▸ **YOUR TASK**:
When the string "Mitarbeiter" occurs in a line of the records, show that line.

== SOURCE MATERIAL ==

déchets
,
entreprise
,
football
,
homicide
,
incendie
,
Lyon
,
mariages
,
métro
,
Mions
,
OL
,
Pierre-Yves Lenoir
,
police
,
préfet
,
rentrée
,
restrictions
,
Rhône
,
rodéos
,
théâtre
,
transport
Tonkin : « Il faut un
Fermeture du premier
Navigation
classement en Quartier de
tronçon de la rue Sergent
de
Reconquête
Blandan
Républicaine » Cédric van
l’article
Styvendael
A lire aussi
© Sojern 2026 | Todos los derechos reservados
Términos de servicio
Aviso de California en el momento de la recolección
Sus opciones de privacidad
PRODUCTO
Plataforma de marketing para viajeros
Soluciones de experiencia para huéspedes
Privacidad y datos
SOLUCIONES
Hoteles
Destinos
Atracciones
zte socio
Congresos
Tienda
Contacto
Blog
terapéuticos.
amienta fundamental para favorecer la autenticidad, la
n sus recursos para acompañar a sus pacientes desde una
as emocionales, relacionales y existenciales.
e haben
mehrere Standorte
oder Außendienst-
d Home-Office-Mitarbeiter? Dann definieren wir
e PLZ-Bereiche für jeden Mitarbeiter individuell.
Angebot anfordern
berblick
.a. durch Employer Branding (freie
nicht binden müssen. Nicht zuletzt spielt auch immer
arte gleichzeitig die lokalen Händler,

===
== SOURCE MATERIAL ==

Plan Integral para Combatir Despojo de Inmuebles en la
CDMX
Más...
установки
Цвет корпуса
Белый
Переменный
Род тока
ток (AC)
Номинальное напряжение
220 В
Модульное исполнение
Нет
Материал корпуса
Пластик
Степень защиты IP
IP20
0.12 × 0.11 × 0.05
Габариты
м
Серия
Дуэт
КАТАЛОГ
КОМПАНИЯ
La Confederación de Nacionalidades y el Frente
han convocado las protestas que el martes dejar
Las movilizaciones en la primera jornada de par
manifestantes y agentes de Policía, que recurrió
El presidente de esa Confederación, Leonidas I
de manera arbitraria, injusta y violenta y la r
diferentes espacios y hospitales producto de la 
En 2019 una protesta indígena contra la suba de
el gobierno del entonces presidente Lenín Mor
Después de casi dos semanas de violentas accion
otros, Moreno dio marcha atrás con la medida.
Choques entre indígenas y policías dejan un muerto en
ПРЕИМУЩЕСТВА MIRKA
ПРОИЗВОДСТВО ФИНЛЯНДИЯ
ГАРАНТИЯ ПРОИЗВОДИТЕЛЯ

===

▸ **ANSWER BELOW**:
d Home-Office-Mitarbeiter? Dann definieren wir
e PLZ-Bereiche für jeden Mitarbeiter individuell.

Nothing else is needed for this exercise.